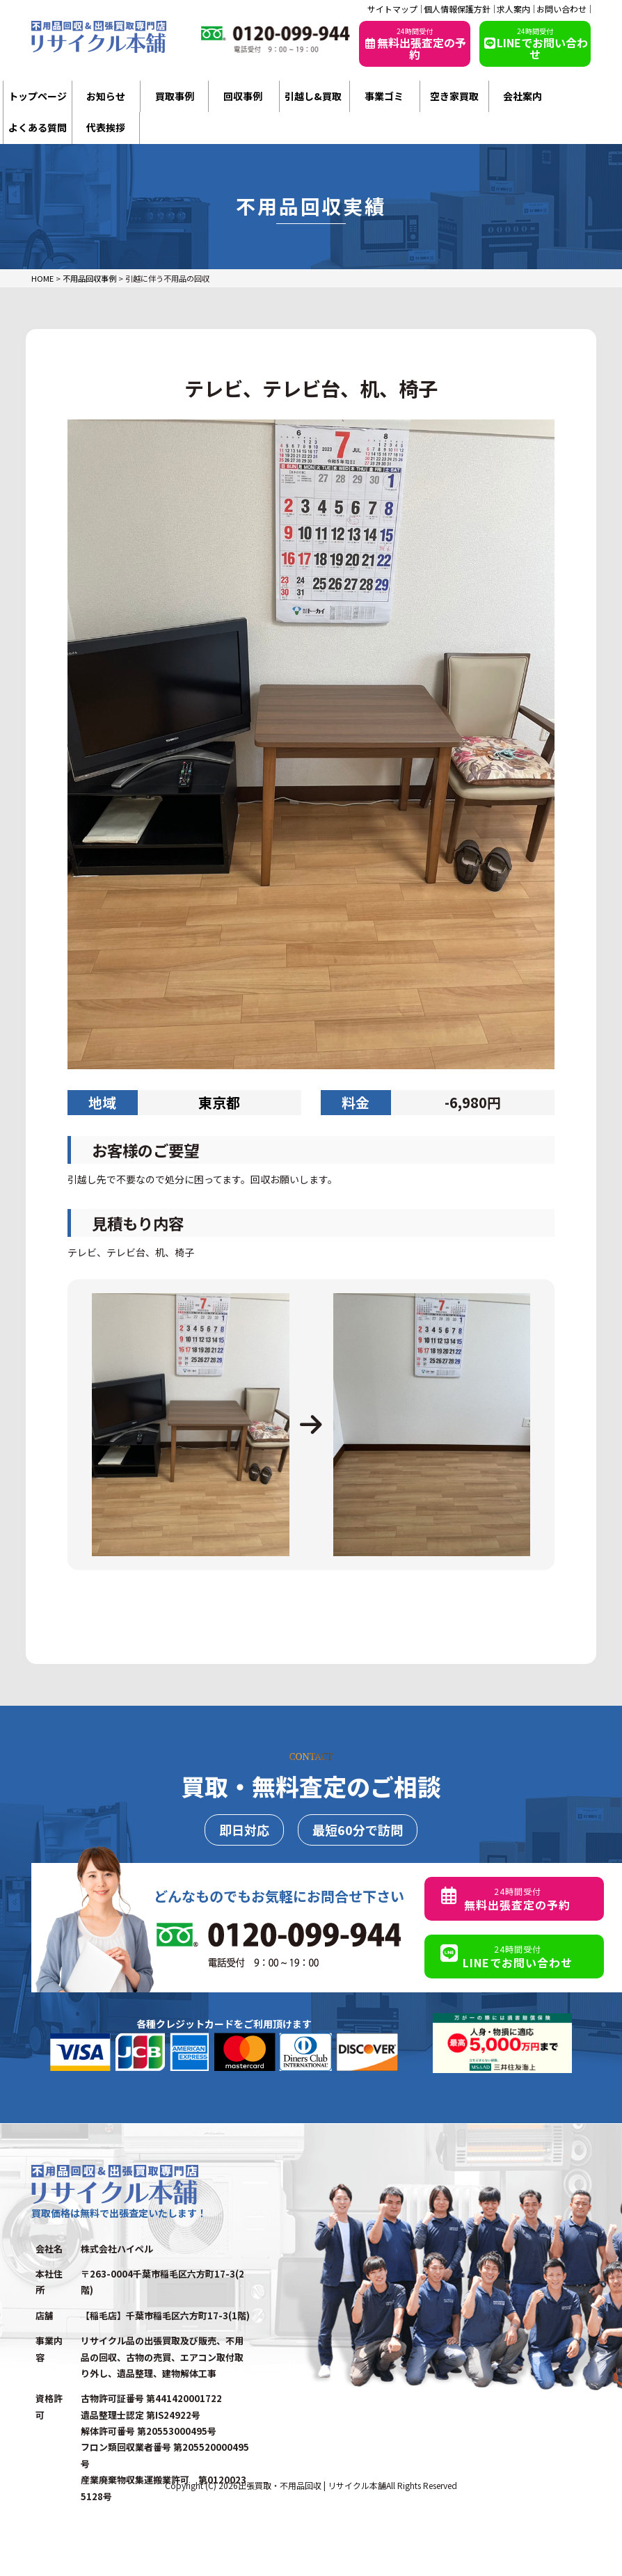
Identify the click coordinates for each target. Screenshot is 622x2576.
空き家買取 (454, 96)
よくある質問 (37, 127)
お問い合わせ (561, 9)
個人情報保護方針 (457, 9)
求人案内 (513, 9)
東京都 (219, 1102)
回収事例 (242, 96)
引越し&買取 (313, 96)
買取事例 (174, 96)
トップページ (37, 96)
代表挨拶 (105, 127)
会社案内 (522, 96)
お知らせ (105, 96)
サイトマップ (392, 9)
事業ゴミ (384, 96)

□ □ □ □ □

PROMPT ▸
Without the pictures, restate each entry exactly.

ANSWER FOR THIS EXERCISE ▸
Identify the click coordinates for each target. Screenshot is 622x2576.
空き家買取 (454, 96)
よくある質問 (37, 127)
お問い合わせ (561, 9)
個人情報保護方針 (457, 9)
求人案内 (513, 9)
東京都 (219, 1102)
回収事例 (242, 96)
引越し&買取 (313, 96)
買取事例 (174, 96)
トップページ (37, 96)
代表挨拶 (105, 127)
会社案内 (522, 96)
お知らせ (105, 96)
サイトマップ (392, 9)
事業ゴミ (384, 96)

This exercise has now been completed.